Derrière cette fin de non recevoir exprimée au sommet de l’Etat, on peut deviner en filigrane une volonté du pouvoir central de casser tout embryon d’autonomie énergétique susceptible d’émerger au sein des territoires… Le choix d’une autonomie locale au moyen d’énergies renouvelables rompt en effet complètement avec notre système énergétique national en place. Lorsque l’on observe des communes en autonomie énergétique en Allemagne et en Autriche, des traits de développement communs montrent à quel point un système énergétique local bouge les lignes des institutions.
D’un point de vue politique, il est intéressant d’observer que ces projets d’autonomie sont principalement initiés portés par les habitants, et rarement par les élus ; la production d’énergie y est souvent gérée sous forme de coopératives. Aucun de ces projets n’a de caractère «partisan», mais au-delà, il s’agit d’une nouvelle répartition des pouvoirs qui voit le jour: entre habitants et élus, entre commune et région, voire à l’échelle nationale. Les territoires découvrent alors une plus grande liberté politique: en France, le réseau « Territoires à énergie positive », qui fédère des territoires ruraux autour de politiques énergétiques vertueuses, est né en juin dernier et participe pleinement de ce mouvement.
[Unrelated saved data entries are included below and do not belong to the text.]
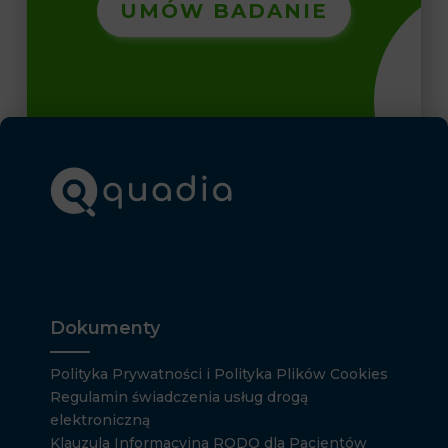
UMÓW BADANIE
Dokumenty
Polityka Prywatności i Polityka Plików Cookies
Regulamin świadczenia usług drogą
elektroniczną
Klauzula Informacyjna RODO dla Pacjentów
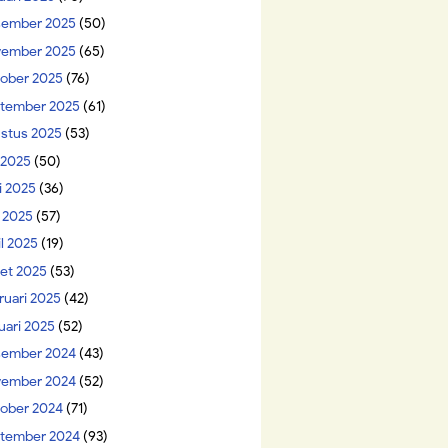
ember 2025
(50)
ember 2025
(65)
ober 2025
(76)
tember 2025
(61)
stus 2025
(53)
i 2025
(50)
i 2025
(36)
 2025
(57)
il 2025
(19)
et 2025
(53)
ruari 2025
(42)
uari 2025
(52)
ember 2024
(43)
ember 2024
(52)
ober 2024
(71)
tember 2024
(93)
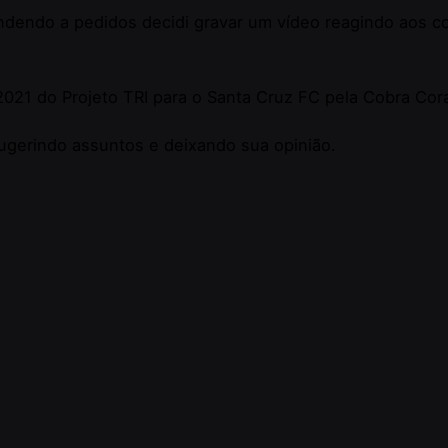
tendendo a pedidos decidi gravar um vídeo reagindo aos 
021 do Projeto TRI para o Santa Cruz FC pela Cobra Coral
ugerindo assuntos e deixando sua opinião.
do I find?
Invitations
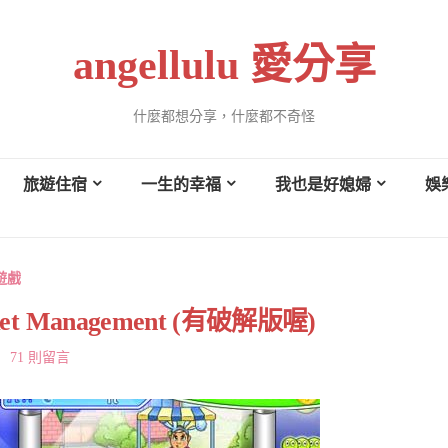
angellulu 愛分享
什麼都想分享，什麼都不奇怪
旅遊住宿
一生的幸福
我也是好媳婦
娛
遊戲
t Management (有破解版喔)
71 則留言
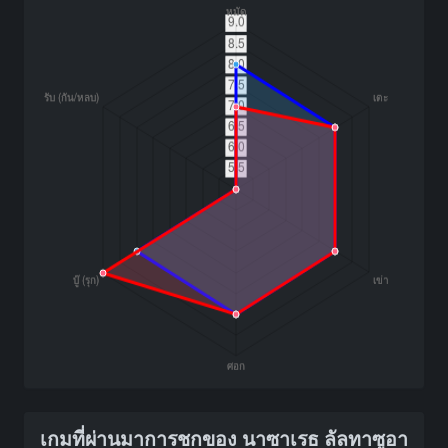
เกมที่ผ่านมาการชกของ นาซาเรธ ลัลทาซูอา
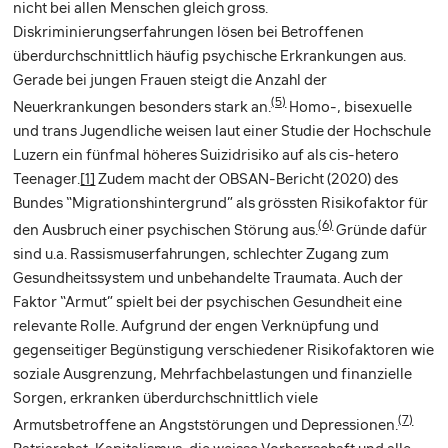
nicht bei allen Menschen gleich gross.
Diskriminierungserfahrungen lösen bei Betroffenen
überdurchschnittlich häufig psychische Erkrankungen aus.
Gerade bei jungen Frauen steigt die Anzahl der
(5)
Neuerkrankungen besonders stark an.
Homo-, bisexuelle
und trans Jugendliche weisen laut einer Studie der Hochschule
Luzern ein fünfmal höheres Suizidrisiko auf als cis-hetero
Teenager.
[1]
Zudem macht der OBSAN-Bericht (2020) des
Bundes “Migrationshintergrund” als grössten Risikofaktor für
(6)
den Ausbruch einer psychischen Störung aus.
Gründe dafür
sind u.a. Rassismuserfahrungen, schlechter Zugang zum
Gesundheitssystem und unbehandelte Traumata. Auch der
Faktor “Armut” spielt bei der psychischen Gesundheit eine
relevante Rolle. Aufgrund der engen Verknüpfung und
gegenseitiger Begünstigung verschiedener Risikofaktoren wie
soziale Ausgrenzung, Mehrfachbelastungen und finanzielle
Sorgen, erkranken überdurchschnittlich viele
(7)
Armutsbetroffene an Angststörungen und Depressionen.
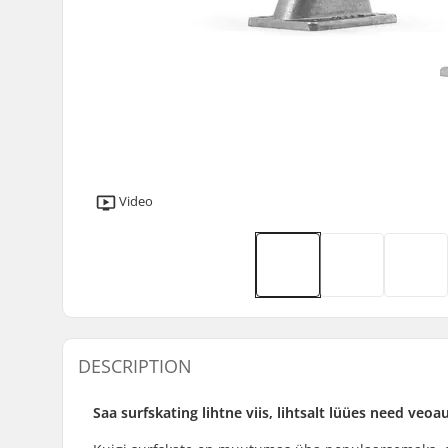
Video
DESCRIPTION
Saa surfskating lihtne viis, lihtsalt lüües need veoa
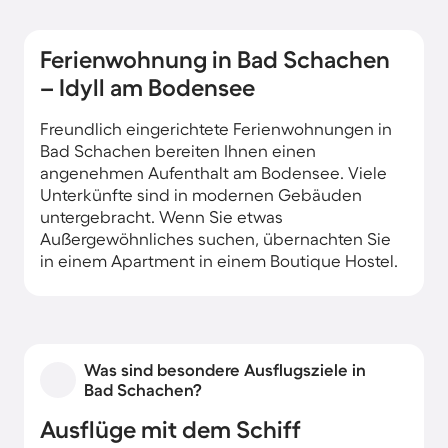
Ferienwohnung in Bad Schachen
– Idyll am Bodensee
Freundlich eingerichtete Ferienwohnungen in
Bad Schachen bereiten Ihnen einen
angenehmen Aufenthalt am Bodensee. Viele
Unterkünfte sind in modernen Gebäuden
untergebracht. Wenn Sie etwas
Außergewöhnliches suchen, übernachten Sie
in einem Apartment in einem Boutique Hostel.
Was sind besondere Ausflugsziele in
Bad Schachen?
Ausflüge mit dem Schiff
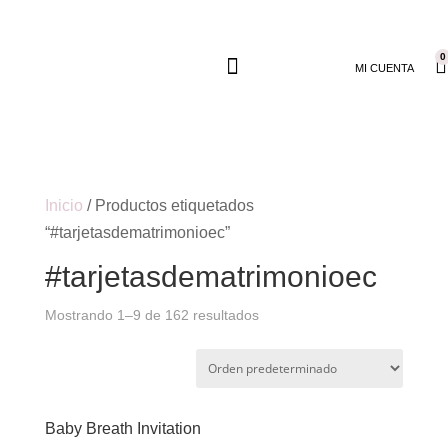
0
MI CUENTA
Inicio
/ Productos etiquetados
“#tarjetasdematrimonioec”
#tarjetasdematrimonioec
Mostrando 1–9 de 162 resultados
Baby Breath Invitation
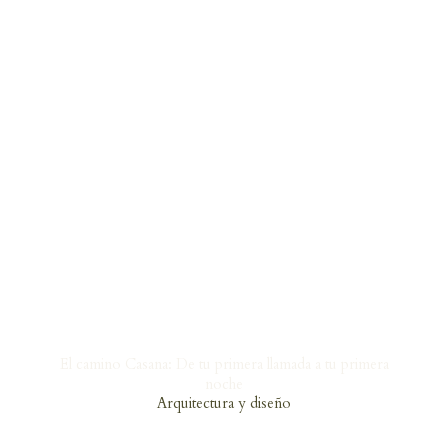
El camino Casana: De tu primera llamada a tu primera
noche
Arquitectura y diseño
Cette autonomie a également une dimension économique. L’énergie est produite et consommée localement, ce qui permet une réflexion sur l’acte de consommation, et de nouvelles ressources financières. Les habitants s’affranchissent des monopoles énergétiques et ont la liberté de fixer le prix de l’énergie, qui devient moins chère. Cette localisation de l’énergie crée des emplois (plus de 1000 emplois en 10 ans dans une ville allemande de 4000 habitants) et d’en conserver d’autres (maintien des commerces locaux, des associations, des services publics…).
Au final, l’autonomie énergétique des territoires crée du lien social à l’intérieur des communes, et autour, à travers des partenariats, des jumelages, etc. C’est ainsi toute une dynamique locale qui se met en œuvre, dépassant largement l’aspect technique de l’énergie. Si le système énergétique peut être considéré comme un «fait social total», selon l’expression de Marcel Mauss, c’est parce qu’à travers lui, s’exprime un faisceau d’institutions, et c’est parce qu’un changement énergétique radical signifierait une modification de ces institutions, c’est-à-dire une société différente. La phrase de Cornélius Castoriadis, prononcée en 1980, «La crise de l’énergie n’a de sens comme crise, et n’est crise, que par rapport au modèle présent de société», exprime à quel point l’énergie doit être l’objet d’un débat et d’un choix démocratique.
Madame la ministre de l’écologie n’ignore certainement pas que la question du devenir des centrales ne peut pas être confisquée de cette manière par une circulaire. En cas d’incident ou d’accident sur l’un de nos 58 réacteurs, ce sont bien les habitants, nous, nos enfants, les acteurs locaux qui seront touchés de plein fouet, et mobilisés pour gérer la situation sanitaire. Puisqu’il s’agit bien de notre vie, de notre santé, de nos emplois etc., pas d’un anodin et banal « exercice » (selon les termes employés par Madame la ministre). Les citoyens, les acteurs associatifs et économiques comme les élus locaux sont bien légitimes pour s’exprimer et faire valoir leur opinion sur notre devenir énergétique en région ! Ouvrons le débat efficacement et honnêtement, au lieu de le fermer. A moins que l’esprit du Grenelle ne nous ait définitivement quitté…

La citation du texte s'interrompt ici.